SUPPLIED DATA Start Marker

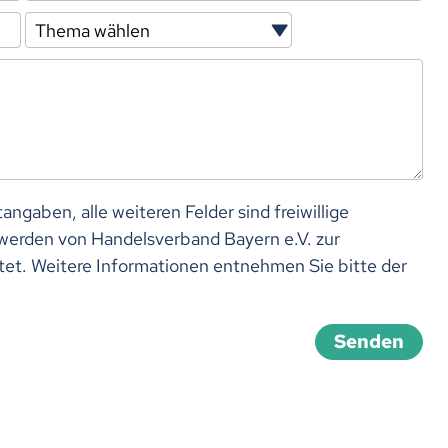
angaben, alle weiteren Felder sind freiwillige
werden von Handelsverband Bayern e.V. zur
tet. Weitere Informationen entnehmen Sie bitte der
Senden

SUPPLIED DATA End Marker

**ABOUT THIS EXERCISE**: Every line from the one holding "tet. Weitere Informationen" through the last line of the listing above should be set down exactly, and nothing more.

**SOLVED PROBLEM**:
tet. Weitere Informationen entnehmen Sie bitte der
Senden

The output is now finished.